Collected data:
★ ★ ★
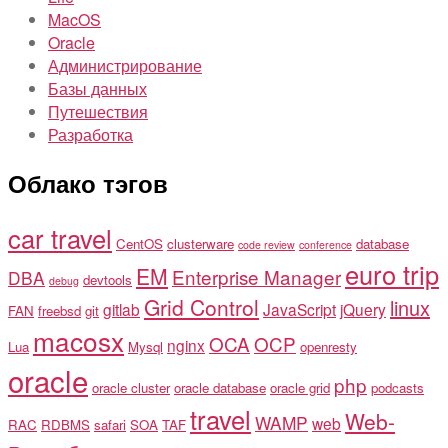
MacOS
Oracle
Администрирование
Базы данных
Путешествия
Разработка
Облако тэгов
car travel
CentOS
clusterware
database
code review
conference
euro trip
EM
Enterprise Manager
DBA
devtools
debug
Grid Control
linux
gitlab
JavaScript
jQuery
FAN
freebsd
git
macosx
OCA
OCP
nginx
Lua
Mysql
openresty
oracle
php
oracle cluster
oracle database
oracle grid
podcasts
travel
Web-
WAMP
web
RAC
RDBMS
safari
SOA
TAF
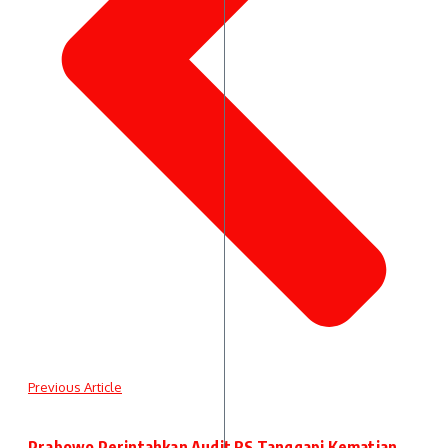
Previous Article
Prabowo Perintahkan Audit RS Tanggapi Kematian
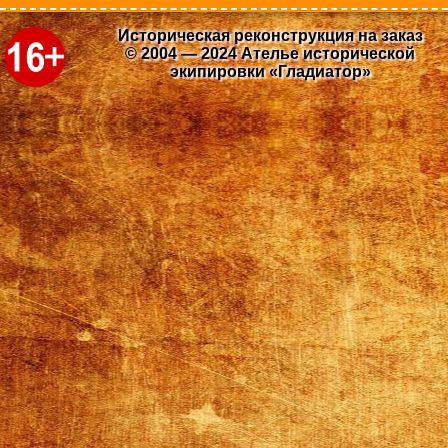
Историческая реконструкция на заказ
© 2004 — 2024 Ателье исторической
экипировки «Гладиатор»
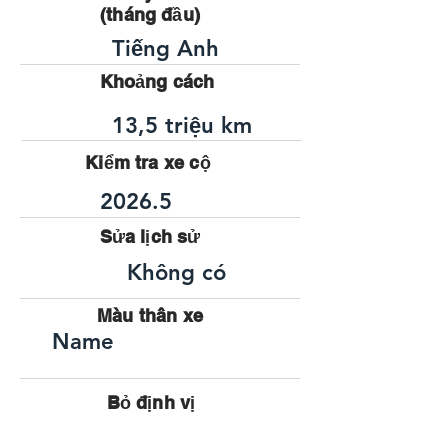
(tháng đầu)
Tiếng Anh
Khoảng cách
13,5 triệu km
Kiểm tra xe cộ
2026.5
Sửa lịch sử
Không có
Màu thân xe
Name
Bỏ định vị
660cc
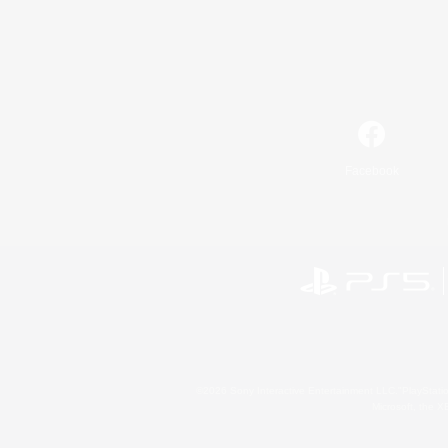
Facebook
©2026 Sony Interactive Entertainment LLC."PlayStation
Microsoft, the 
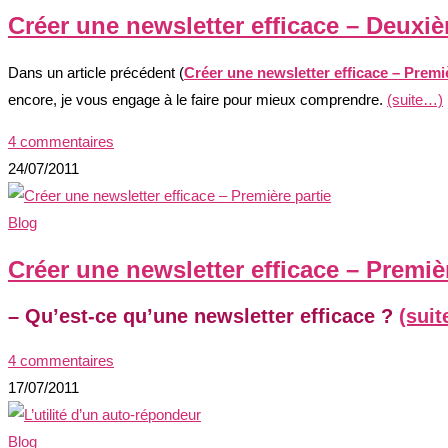
Créer une newsletter efficace – Deuxiè
Dans un article précédent (
Créer une newsletter efficace – Premi
encore, je vous engage à le faire pour mieux comprendre.
(suite…)
4 commentaires
24/07/2011
Blog
Créer une newsletter efficace – Premiè
– Qu’est-ce qu’une newsletter efficace ?
(sui
4 commentaires
17/07/2011
Blog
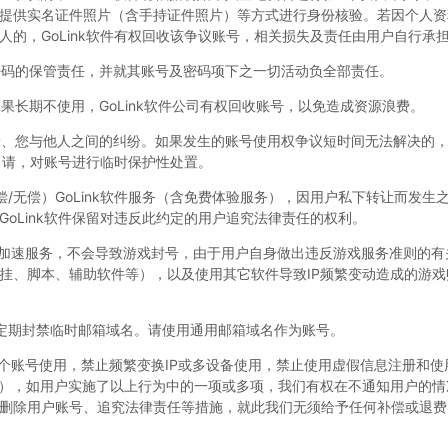
提供实名证件照片（含手持证件照片）等方式进行身份核验。若因个人资
人的，GoLink软件有权回收该争议账号，相关损失及责任由用户自行承
号与密码的保管责任，并就其账号及密码项下之一切活动负全部责任。
后如果长期不使用，GoLink软件公司有权回收账号，以免造成资源浪费。
部纠纷、您与他人之间的纠纷。如果发生的账号使用权争议短时间无法解决的
的申请，对账号进行临时保护性处置。
/无偿）GoLink软件服务（含免费体验服务），因用户私下转让而发生
oLink软件保留对违反此约定的用户追究法律责任的权利。
的游戏加速服务，不会导致游戏封号，由于用户自身做出违反游戏服务准则的
挂、脚本、辅助软件等），以及使用其它软件导致IP频繁变动造成的游戏
定期封禁临时邮箱域名。请使用通用邮箱域名作为账号。
买多个账号使用，禁止频繁变换IP或多设备使用，禁止使用虚假信息注册和
等），如用户实施了以上行为中的一项或多项，我们有权在不通知用户的情
删除用户账号、追究法律责任等措施，就此我们无须给予任何补偿或退费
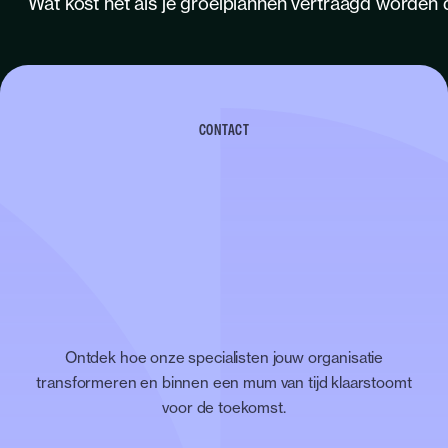
Wat kost het als je groeiplannen vertraagd worden 
CONTACT
Ontdek hoe onze specialisten jouw organisatie
transformeren en binnen een mum van tijd klaarstoomt
voor de toekomst.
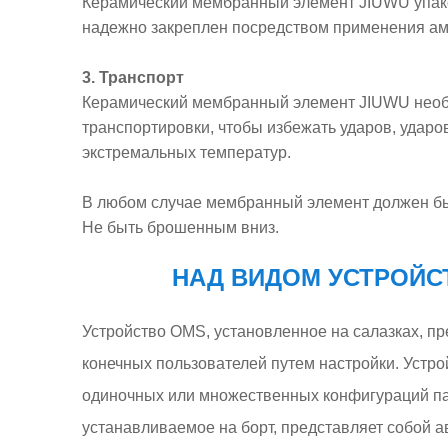
Керамический мембранный элемент JIUWU упако
надежно закреплен посредством применения ам
3. Транспорт
Керамический мембранный элемент JIUWU необ
транспортировки, чтобы избежать ударов, ударо
экстремальных температур.
В любом случае мембранный элемент должен бы
Не быть брошенным вниз.
НАД ВИДОМ УСТРОЙС
Устройство OMS, установленное на салазках, п
конечных пользователей путем настройки. Устро
одиночных или множественных конфигураций па
устанавливаемое на борт, представляет собой а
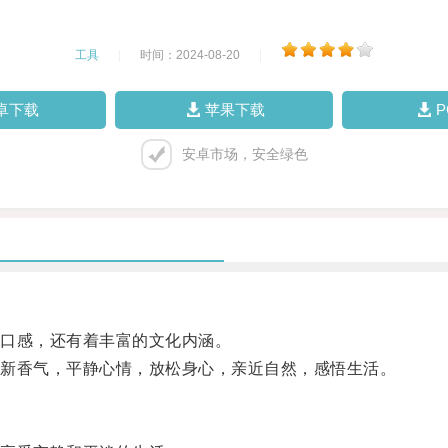
工具
|
时间：2024-08-20
|
卓下载
苹果下载
安卓市场，安全绿色
口感，还有着丰富的文化内涵。
新香气，平静心情，放松身心，亲近自然，感悟生活。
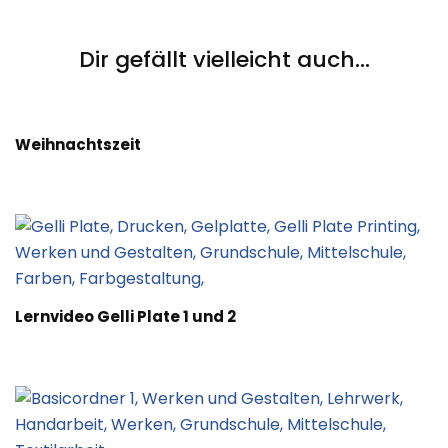
Navigation
Dir gefällt vielleicht auch...
Weihnachtszeit
Lernvideo Gelli Plate 1 und 2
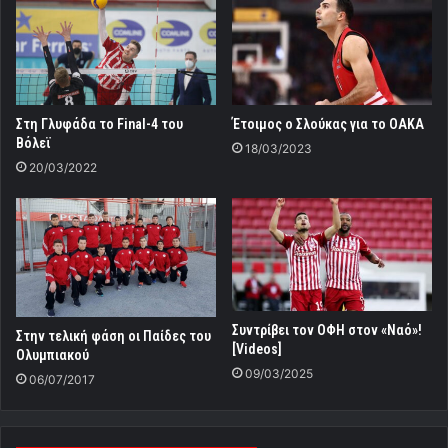
Στη Γλυφάδα το Final-4 του
Έτοιμος ο Σλούκας για το ΟΑΚΑ
Βόλεϊ
18/03/2023
20/03/2022
Συντρίβει τον ΟΦΗ στον «Ναό»!
Στην τελική φάση οι Παίδες του
[Videos]
Ολυμπιακού
09/03/2025
06/07/2017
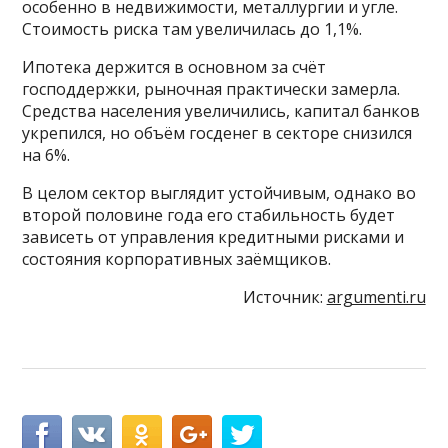
особенно в недвижимости, металлургии и угле.
Стоимость риска там увеличилась до 1,1%.
Ипотека держится в основном за счёт
господдержки, рыночная практически замерла.
Средства населения увеличились, капитал банков
укрепился, но объём госденег в секторе снизился
на 6%.
В целом сектор выглядит устойчивым, однако во
второй половине года его стабильность будет
зависеть от управления кредитными рисками и
состояния корпоративных заёмщиков.
Источник:
argumenti.ru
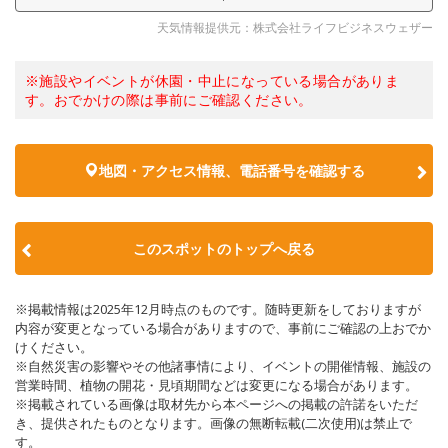
天気情報提供元：株式会社ライフビジネスウェザー
※施設やイベントが休園・中止になっている場合がありま
す。おでかけの際は事前にご確認ください。
地図・アクセス情報、電話番号を確認する
このスポットのトップへ戻る
※掲載情報は2025年12月時点のものです。随時更新をしておりますが
内容が変更となっている場合がありますので、事前にご確認の上おでか
けください。
※自然災害の影響やその他諸事情により、イベントの開催情報、施設の
営業時間、植物の開花・見頃期間などは変更になる場合があります。
※掲載されている画像は取材先から本ページへの掲載の許諾をいただ
き、提供されたものとなります。画像の無断転載(二次使用)は禁止で
す。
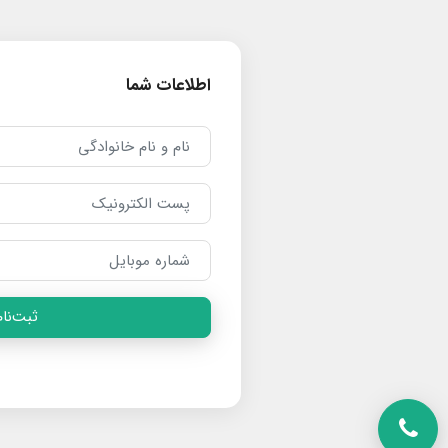
اطلاعات شما
ثبت‌نام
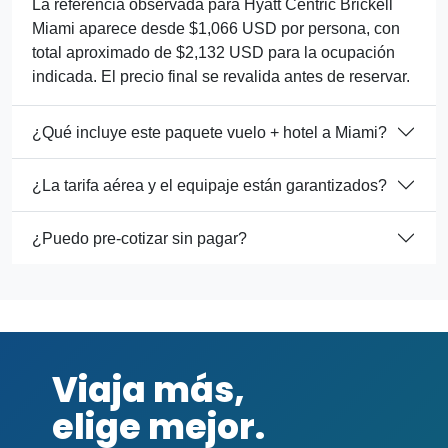
La referencia observada para Hyatt Centric Brickell
Miami aparece desde $1,066 USD por persona, con
total aproximado de $2,132 USD para la ocupación
indicada. El precio final se revalida antes de reservar.
¿Qué incluye este paquete vuelo + hotel a Miami?
¿La tarifa aérea y el equipaje están garantizados?
¿Puedo pre-cotizar sin pagar?
Viaja más,
elige mejor.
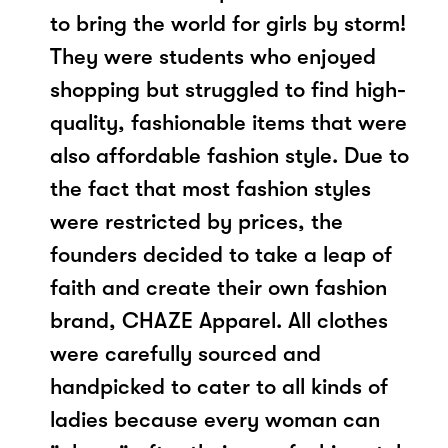
to bring the world for girls by storm!
They were students who enjoyed
shopping but struggled to find high-
quality, fashionable items that were
also affordable fashion style. Due to
the fact that most fashion styles
were restricted by prices, the
founders decided to take a leap of
faith and create their own fashion
brand, CHAZE Apparel. All clothes
were carefully sourced and
handpicked to cater to all kinds of
ladies because every woman can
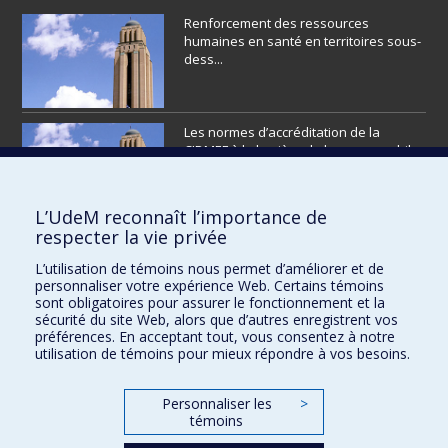
Renforcement des ressources
humaines en santé en territoires sous-
dess...
Les normes d’accréditation de la
CIDMEF à la lumière de la responsabil...
L’UdeM reconnaît l’importance de
respecter la vie privée
L’éditorial
L’utilisation de témoins nous permet d’améliorer et de
personnaliser votre expérience Web. Certains témoins
sont obligatoires pour assurer le fonctionnement et la
sécurité du site Web, alors que d’autres enregistrent vos
préférences. En acceptant tout, vous consentez à notre
utilisation de témoins pour mieux répondre à vos besoins.
VOIR PLUS
Personnaliser les
>
témoins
★ ★ ★
Go through the entries and filter for lines holding the word "pour"; copy each match.

encore, je vous engage à le faire pour mieux comprendre.
sont obligatoires pour assurer le fonctionnement et la
utilisation de témoins pour mieux répondre à vos besoins.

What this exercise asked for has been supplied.